Polling station, fine or jail

Laura Garriga explained this Monday in Readers’ Letters that tomorrow she will have to sit, like so many other (un)fortunate people, at a polling station. I would be delighted if it weren’t for the fact that karma has wanted these elections, shoehorned into a second Sunday in May that many would prefer to spend on the beach, to coincide with the day scheduled for their exam (I think by the SOC) to graduate as a teacher. of yoga. What was said. She would gladly go…if she could. But she will show up forced because she has no other choice. Or table. Or fine. Or jail. That’s how things are.

The reader has no escape. She has alleged about the exam, but her excuse is not valid.
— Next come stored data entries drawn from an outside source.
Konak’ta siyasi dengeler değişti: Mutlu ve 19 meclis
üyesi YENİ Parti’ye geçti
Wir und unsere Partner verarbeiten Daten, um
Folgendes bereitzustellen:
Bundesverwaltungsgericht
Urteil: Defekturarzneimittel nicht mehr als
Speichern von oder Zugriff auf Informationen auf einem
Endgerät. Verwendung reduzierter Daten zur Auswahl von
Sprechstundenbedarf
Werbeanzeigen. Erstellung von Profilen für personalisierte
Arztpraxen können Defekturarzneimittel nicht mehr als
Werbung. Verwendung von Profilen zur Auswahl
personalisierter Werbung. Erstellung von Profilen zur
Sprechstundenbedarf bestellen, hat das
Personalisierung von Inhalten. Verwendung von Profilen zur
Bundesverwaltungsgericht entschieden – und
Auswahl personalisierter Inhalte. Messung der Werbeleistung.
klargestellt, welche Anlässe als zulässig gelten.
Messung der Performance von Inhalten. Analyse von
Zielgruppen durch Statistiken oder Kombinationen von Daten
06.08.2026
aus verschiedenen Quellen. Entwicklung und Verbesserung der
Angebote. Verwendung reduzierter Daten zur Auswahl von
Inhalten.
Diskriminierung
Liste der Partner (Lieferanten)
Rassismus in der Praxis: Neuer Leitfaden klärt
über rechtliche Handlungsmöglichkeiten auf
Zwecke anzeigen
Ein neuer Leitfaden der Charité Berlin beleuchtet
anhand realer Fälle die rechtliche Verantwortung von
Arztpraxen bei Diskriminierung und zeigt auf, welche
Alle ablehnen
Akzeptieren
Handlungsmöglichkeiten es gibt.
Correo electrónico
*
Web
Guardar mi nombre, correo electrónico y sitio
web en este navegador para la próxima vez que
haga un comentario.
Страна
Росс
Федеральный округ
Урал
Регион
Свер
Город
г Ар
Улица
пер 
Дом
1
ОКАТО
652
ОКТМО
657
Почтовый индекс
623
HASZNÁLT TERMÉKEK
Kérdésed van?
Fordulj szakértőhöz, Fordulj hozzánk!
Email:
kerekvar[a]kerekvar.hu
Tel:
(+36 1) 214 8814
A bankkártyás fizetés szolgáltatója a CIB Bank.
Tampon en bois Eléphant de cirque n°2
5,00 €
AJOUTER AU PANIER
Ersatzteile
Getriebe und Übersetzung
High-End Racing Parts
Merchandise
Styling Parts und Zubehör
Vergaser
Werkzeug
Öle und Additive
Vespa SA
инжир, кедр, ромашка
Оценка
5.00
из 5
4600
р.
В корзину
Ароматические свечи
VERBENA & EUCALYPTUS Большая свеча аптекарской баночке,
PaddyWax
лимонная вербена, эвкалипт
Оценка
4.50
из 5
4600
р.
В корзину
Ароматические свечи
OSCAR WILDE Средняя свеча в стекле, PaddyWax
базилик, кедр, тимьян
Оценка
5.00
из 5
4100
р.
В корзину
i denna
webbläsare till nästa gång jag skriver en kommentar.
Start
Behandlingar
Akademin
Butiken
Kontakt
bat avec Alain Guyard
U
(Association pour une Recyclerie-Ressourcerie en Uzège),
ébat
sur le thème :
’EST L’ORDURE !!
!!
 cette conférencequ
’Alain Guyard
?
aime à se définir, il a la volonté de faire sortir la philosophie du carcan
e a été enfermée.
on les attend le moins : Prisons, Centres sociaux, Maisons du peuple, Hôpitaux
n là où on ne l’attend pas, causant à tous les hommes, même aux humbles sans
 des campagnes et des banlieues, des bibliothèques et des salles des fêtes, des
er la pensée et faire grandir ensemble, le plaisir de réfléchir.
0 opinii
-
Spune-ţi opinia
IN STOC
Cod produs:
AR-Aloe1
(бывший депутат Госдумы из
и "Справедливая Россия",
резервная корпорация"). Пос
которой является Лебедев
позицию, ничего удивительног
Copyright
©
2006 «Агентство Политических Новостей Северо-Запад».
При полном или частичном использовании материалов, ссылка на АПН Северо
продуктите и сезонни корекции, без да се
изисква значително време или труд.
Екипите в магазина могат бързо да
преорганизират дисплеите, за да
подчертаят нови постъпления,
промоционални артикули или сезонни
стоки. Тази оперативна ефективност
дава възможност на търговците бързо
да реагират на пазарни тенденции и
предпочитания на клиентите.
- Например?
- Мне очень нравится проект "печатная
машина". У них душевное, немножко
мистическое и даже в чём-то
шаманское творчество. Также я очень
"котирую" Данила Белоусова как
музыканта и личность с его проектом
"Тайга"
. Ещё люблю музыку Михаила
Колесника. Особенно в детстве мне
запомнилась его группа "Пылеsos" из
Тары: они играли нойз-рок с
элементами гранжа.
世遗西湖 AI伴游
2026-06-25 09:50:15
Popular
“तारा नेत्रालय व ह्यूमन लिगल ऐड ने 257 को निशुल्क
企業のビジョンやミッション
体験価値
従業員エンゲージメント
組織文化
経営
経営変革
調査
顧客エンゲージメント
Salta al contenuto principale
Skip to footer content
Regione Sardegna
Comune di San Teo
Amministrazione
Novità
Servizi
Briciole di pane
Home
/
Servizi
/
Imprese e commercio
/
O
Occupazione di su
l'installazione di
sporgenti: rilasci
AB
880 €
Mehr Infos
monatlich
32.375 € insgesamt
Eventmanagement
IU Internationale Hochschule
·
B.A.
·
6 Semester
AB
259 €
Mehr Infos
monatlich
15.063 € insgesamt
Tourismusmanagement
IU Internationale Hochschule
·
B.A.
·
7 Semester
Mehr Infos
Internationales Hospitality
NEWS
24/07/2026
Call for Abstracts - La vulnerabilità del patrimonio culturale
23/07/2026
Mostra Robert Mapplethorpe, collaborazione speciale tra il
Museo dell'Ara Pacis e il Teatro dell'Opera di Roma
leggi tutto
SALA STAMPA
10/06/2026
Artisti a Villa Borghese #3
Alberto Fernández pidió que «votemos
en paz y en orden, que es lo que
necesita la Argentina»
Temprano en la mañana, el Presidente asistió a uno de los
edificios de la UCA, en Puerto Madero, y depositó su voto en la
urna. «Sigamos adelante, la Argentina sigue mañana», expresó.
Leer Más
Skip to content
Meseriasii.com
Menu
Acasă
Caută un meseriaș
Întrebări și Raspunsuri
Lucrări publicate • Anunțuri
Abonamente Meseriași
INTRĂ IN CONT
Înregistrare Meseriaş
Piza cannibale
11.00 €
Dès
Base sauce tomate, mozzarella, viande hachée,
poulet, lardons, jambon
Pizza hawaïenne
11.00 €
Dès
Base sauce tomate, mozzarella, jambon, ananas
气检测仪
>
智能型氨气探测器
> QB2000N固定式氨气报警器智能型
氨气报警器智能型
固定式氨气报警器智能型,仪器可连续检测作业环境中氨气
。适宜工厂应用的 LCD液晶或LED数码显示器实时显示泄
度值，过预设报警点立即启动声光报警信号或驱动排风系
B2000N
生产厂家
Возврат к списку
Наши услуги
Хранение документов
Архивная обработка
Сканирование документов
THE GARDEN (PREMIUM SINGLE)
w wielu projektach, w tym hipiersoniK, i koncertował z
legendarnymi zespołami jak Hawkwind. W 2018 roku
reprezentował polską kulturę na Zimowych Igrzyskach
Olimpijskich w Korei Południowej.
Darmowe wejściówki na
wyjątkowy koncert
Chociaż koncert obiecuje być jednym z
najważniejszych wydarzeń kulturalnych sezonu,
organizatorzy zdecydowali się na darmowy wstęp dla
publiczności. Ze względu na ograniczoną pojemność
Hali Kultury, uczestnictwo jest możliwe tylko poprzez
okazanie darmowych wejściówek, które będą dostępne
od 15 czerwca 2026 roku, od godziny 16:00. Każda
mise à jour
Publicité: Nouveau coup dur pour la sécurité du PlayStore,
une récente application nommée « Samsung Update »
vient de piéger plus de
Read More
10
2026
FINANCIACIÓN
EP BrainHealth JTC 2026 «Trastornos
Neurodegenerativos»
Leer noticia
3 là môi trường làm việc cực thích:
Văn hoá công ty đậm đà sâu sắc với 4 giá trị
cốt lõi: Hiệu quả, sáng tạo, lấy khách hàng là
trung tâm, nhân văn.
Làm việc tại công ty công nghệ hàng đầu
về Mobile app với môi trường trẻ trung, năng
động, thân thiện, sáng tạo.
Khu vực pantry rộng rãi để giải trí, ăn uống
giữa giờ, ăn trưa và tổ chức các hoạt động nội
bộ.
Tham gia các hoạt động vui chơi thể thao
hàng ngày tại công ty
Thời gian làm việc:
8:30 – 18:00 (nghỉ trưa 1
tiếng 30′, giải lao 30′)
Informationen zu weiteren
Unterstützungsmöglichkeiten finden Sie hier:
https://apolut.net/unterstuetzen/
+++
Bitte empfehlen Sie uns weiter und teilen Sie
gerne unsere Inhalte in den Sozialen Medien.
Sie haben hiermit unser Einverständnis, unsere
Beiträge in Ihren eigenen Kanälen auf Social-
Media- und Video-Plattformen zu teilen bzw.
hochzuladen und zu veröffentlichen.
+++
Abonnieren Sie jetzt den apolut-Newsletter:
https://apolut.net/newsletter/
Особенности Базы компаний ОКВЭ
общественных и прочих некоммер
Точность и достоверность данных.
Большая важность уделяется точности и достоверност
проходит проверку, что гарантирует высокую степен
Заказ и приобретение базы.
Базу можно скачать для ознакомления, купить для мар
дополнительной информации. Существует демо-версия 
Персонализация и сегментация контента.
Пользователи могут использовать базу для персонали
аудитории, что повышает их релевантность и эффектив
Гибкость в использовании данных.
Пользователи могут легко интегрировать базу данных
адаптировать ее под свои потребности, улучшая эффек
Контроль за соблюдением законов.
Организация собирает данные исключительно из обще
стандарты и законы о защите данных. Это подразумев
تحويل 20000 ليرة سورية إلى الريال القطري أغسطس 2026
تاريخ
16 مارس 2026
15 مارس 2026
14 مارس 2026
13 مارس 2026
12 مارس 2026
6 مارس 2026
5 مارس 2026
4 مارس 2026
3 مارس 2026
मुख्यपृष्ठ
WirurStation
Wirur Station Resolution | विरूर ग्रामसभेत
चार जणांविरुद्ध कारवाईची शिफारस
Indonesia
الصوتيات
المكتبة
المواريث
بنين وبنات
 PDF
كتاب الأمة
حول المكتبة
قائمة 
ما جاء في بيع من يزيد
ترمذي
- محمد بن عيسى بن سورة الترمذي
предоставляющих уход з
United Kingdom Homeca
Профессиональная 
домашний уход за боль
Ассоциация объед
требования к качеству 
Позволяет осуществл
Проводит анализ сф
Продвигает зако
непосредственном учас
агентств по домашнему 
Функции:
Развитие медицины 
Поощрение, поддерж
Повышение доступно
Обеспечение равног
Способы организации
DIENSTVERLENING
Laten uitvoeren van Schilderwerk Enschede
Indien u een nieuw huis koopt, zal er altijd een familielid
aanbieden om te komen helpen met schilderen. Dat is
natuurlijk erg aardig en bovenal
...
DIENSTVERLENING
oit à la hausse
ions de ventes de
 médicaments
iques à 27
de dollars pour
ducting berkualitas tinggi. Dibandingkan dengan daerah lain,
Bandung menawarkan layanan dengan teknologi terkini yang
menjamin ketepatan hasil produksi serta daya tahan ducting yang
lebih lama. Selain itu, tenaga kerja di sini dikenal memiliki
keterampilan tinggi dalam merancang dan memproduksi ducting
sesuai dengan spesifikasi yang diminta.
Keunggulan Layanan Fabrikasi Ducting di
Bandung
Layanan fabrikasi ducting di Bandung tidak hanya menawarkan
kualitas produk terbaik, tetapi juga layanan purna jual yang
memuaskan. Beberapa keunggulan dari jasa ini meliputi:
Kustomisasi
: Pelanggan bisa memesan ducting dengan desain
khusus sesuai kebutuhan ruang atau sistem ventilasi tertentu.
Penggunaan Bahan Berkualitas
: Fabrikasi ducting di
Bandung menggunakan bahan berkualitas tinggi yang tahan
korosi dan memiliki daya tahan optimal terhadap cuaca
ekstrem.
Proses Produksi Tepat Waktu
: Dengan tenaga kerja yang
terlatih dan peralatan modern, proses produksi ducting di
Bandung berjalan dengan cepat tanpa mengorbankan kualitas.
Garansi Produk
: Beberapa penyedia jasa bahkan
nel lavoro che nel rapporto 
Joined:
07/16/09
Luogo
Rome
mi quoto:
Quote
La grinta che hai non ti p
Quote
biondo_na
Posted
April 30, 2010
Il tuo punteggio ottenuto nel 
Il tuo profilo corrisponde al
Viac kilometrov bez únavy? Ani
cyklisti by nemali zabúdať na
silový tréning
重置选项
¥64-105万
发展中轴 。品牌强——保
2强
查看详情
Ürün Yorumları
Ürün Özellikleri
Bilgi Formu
It doesn’t count as a “can’t-be-postponed family event.” It does not fall into the category of professional responsibility (only those who work in essential services such as firefighting or healthcare can benefit from the waiver). Neither she nor she can hide behind personal causes: what is hers has no remedy. She is not over 65 years old (in the letter she specifies that she turned 50 in 2023), nor is she a victim of a crime, nor should she have three-timed at a polling station in the last calls. She is sure that she has reviewed all the causes that would free her from it. And there is not, there is not a single one that is worth it. Those confined in a penitentiary or psychiatric center are released. The (very) pregnant. Those who have minors or elderly in their care and no one to help them. And although there are a long list of extra reasons that grant this permission, none of them are valid for poor Laura.

So tomorrow, no matter what, it will be at that table that there are still those who sell as an “exciting opportunity to learn from the inside how the Democracy Party works.” The surprising thing is that she will have to leave her exam on asanas, mantras, Sanskrit, philosophy, anatomy and first aid for another day (another year?), while those who had paid vacations or tickets to Coldplay in the July 23 elections will not They had to give up neither the trip nor the show.

I would not go. At the table, I say. He would plead the need for what Évole baptized as a stony (five days to meditate!) and would go to the exam. If you get a 400 euro fine, you win (the course is around 3,000) and if you get jail time, it’s comforting to know that they also do yoga there.